Thursday, 30 June 2016

Supreme Court Rejects PIL Seeking Ban On WhatsApp

New Delhi: In what could have been a blow to tech-savvy people, the Supreme Court on Wednesday dismissed a plea seeking ban on WhatsApp and other communication applications on security grounds and claiming that these services violated the law.




Petitioner Sudhir Yadav said these messenger services violated the provisions of the Indian Telegraph Act, 1885, and Information Technology Act, 2000. Other than WhatsApp, the petitioner had also named over dozen other messaging platforms like Hike, Viber, Signal, Telegram and Secure chat.
In his petition, Yadav said that terrorists and criminals could easily communicate on WhatsApp and make plans which are impossible to access even by supercomputers as decrypting a single 256-bit encrypted message would take hundreds of years.
“Even if WhatsApp was asked to break through an individual’s message to hand over the data to the government, it too will fail as it does not have the decryption keys,” Yadav said in his petition.
WhatsApp had introduced end-to-end encryption with their updated version from April 2016.
The bench headed by Chief Justice T S Thakur and A M Khanwilkar, however, granted liberty to the petitioner to approach appropriate authority in the government with his grievances.
It said the petitioner could also approach Telecom Disputes Settlement and Appellate Tribunal (TDSAT) with his plea.
However, WhatsApp’s end-to-end encryption might still be a contentious issue.
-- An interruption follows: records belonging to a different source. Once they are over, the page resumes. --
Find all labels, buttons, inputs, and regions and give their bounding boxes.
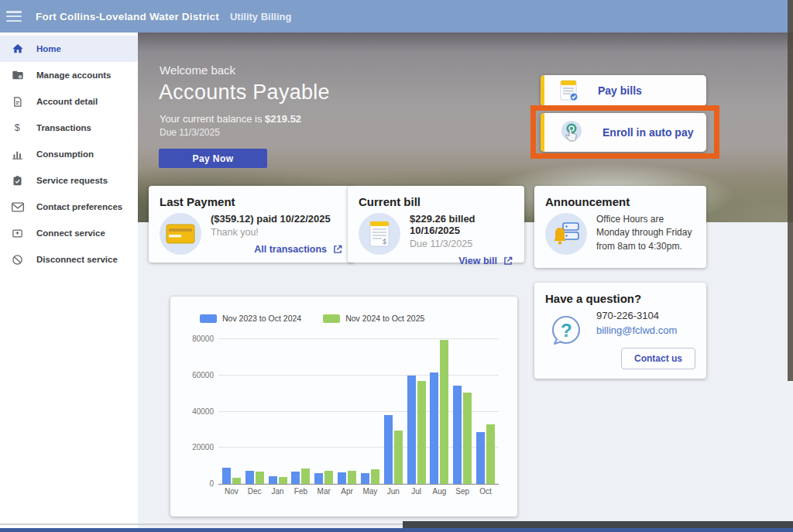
x-axis-tick-label: Feb — [294, 487, 307, 496]
bar-group: Aug — [430, 340, 448, 484]
folder-gear-icon — [11, 69, 24, 82]
legend-label: Nov 2023 to Oct 2024 — [222, 314, 301, 323]
account-name: Accounts Payable — [159, 81, 330, 105]
sidebar-item-contact-preferences[interactable]: Contact preferences — [0, 194, 138, 220]
y-axis-tick-label: 80000 — [192, 335, 214, 343]
bar — [371, 469, 379, 484]
sidebar-item-manage-accounts[interactable]: Manage accounts — [0, 62, 138, 88]
bar-group: Dec — [245, 340, 264, 484]
sidebar-item-consumption[interactable]: Consumption — [0, 141, 138, 167]
x-axis-tick-label: Dec — [248, 487, 262, 496]
y-axis-tick-label: 60000 — [192, 370, 214, 379]
x-axis-tick-label: May — [362, 487, 377, 496]
x-axis-tick-label: Oct — [479, 487, 492, 496]
current-bill-amount: $229.26 billed 10/16/2025 — [410, 213, 513, 236]
svg-text:$: $ — [383, 238, 386, 245]
contact-us-button[interactable]: Contact us — [621, 348, 695, 369]
connect-icon — [11, 227, 24, 240]
pay-bills-label: Pay bills — [598, 84, 642, 97]
bar-group: Nov — [222, 340, 241, 484]
receipt-icon: $ — [359, 213, 400, 255]
bar — [314, 473, 323, 484]
bar-group: Mar — [314, 340, 333, 484]
hamburger-icon[interactable] — [6, 11, 22, 22]
bar — [486, 424, 495, 484]
view-bill-link[interactable]: View bill — [410, 256, 513, 266]
x-axis-tick-label: Jan — [272, 487, 284, 496]
balance-text: Your current balance is $219.52 — [160, 113, 301, 125]
y-axis-tick-label: 40000 — [192, 407, 214, 415]
sidebar-item-service-requests[interactable]: Service requests — [0, 167, 138, 194]
bar — [324, 471, 333, 484]
legend-item-2024: Nov 2023 to Oct 2024 — [200, 314, 301, 323]
yellow-stripe — [541, 75, 544, 106]
question-bubble-icon: ? — [545, 310, 587, 352]
bar-group: Jul — [407, 340, 426, 484]
have-a-question-card: Have a question? ? 970-226-3104 billing@… — [534, 283, 706, 379]
sidebar-item-disconnect-service[interactable]: Disconnect service — [0, 246, 138, 273]
enroll-auto-pay-button[interactable]: Enroll in auto pay — [541, 113, 706, 152]
document-icon — [11, 95, 24, 108]
current-bill-card: Current bill $ $229.26 billed 10/16/2025… — [348, 186, 524, 263]
sidebar-item-label: Service requests — [36, 176, 108, 185]
x-axis-tick-label: Jul — [411, 487, 421, 496]
announcement-card: Announcement Office Hours are Monday thr… — [534, 186, 706, 268]
all-transactions-link[interactable]: All transactions — [211, 244, 343, 255]
x-axis-tick-label: Aug — [432, 487, 446, 496]
legend-swatch-green — [323, 314, 340, 323]
screen-edge-artifact — [403, 521, 793, 528]
last-payment-card: Last Payment ($359.12) paid 10/22/2025 T… — [149, 186, 354, 263]
bar-group: May — [361, 340, 379, 484]
bar — [269, 476, 277, 484]
sidebar-item-label: Manage accounts — [36, 70, 112, 80]
screen-edge-artifact — [0, 528, 793, 532]
card-title: Current bill — [359, 195, 513, 208]
x-axis-tick-label: Sep — [455, 487, 469, 496]
sidebar-item-transactions[interactable]: $ Transactions — [0, 115, 138, 141]
x-axis-tick-label: Apr — [341, 487, 353, 496]
bar-group: Feb — [291, 340, 310, 484]
main-content: Welcome back Accounts Payable Your curre… — [138, 33, 793, 532]
bar-group: Jan — [269, 340, 287, 484]
bill-icon — [559, 79, 579, 102]
legend-swatch-blue — [200, 314, 217, 323]
bar-group: Apr — [338, 340, 356, 484]
sidebar-item-account-detail[interactable]: Account detail — [0, 88, 138, 115]
bar — [430, 372, 438, 484]
current-bill-due: Due 11/3/2025 — [410, 239, 513, 249]
bar — [394, 431, 403, 484]
sidebar-item-label: Disconnect service — [36, 255, 118, 264]
pay-bills-button[interactable]: Pay bills — [541, 75, 706, 106]
y-axis-tick-label: 20000 — [192, 443, 214, 451]
x-axis-tick-label: Jun — [387, 487, 400, 496]
legend-item-2025: Nov 2024 to Oct 2025 — [323, 314, 424, 323]
balance-amount: $219.52 — [265, 113, 301, 125]
phone-number: 970-226-3104 — [596, 310, 695, 321]
sidebar-item-label: Home — [36, 44, 61, 53]
bar — [338, 472, 346, 484]
bar — [279, 477, 287, 484]
card-title: Last Payment — [160, 195, 343, 208]
bar-chart-icon — [11, 148, 24, 161]
announcement-text: Office Hours are Monday through Friday f… — [596, 213, 695, 253]
bar — [256, 472, 264, 484]
last-payment-amount: ($359.12) paid 10/22/2025 — [211, 213, 343, 225]
enroll-auto-pay-label: Enroll in auto pay — [602, 126, 693, 139]
bar — [384, 415, 393, 484]
email-link[interactable]: billing@fclwd.com — [596, 324, 695, 336]
sidebar-nav: Home Manage accounts Account detail $ Tr… — [0, 33, 138, 532]
external-link-icon — [332, 244, 343, 255]
balance-prefix: Your current balance is — [160, 113, 265, 125]
chart-legend: Nov 2023 to Oct 2024 Nov 2024 to Oct 202… — [200, 314, 506, 323]
sidebar-item-label: Account detail — [36, 97, 98, 106]
all-transactions-label: All transactions — [254, 244, 327, 255]
bar — [361, 473, 369, 484]
sidebar-item-home[interactable]: Home — [0, 36, 138, 62]
external-link-icon — [503, 256, 513, 266]
sidebar-item-connect-service[interactable]: Connect service — [0, 220, 138, 246]
bar — [440, 340, 448, 484]
chart-plot: 020000400006000080000NovDecJanFebMarAprM… — [218, 340, 499, 485]
sidebar-item-label: Contact preferences — [36, 202, 122, 211]
bar — [407, 376, 416, 484]
pay-now-button[interactable]: Pay Now — [159, 149, 267, 168]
End-to-end encryption means encryption at the device level and thus your chats, messages, videos are not stored on WhatsApp’s servers at all. The only way to access this data is if your device is compromised and the messages have not been deleted. This encryption is designed to keep out man-in-the-middle attacks. Given WhatsApp has over a billion users, this end-to-end encryption is a big deal.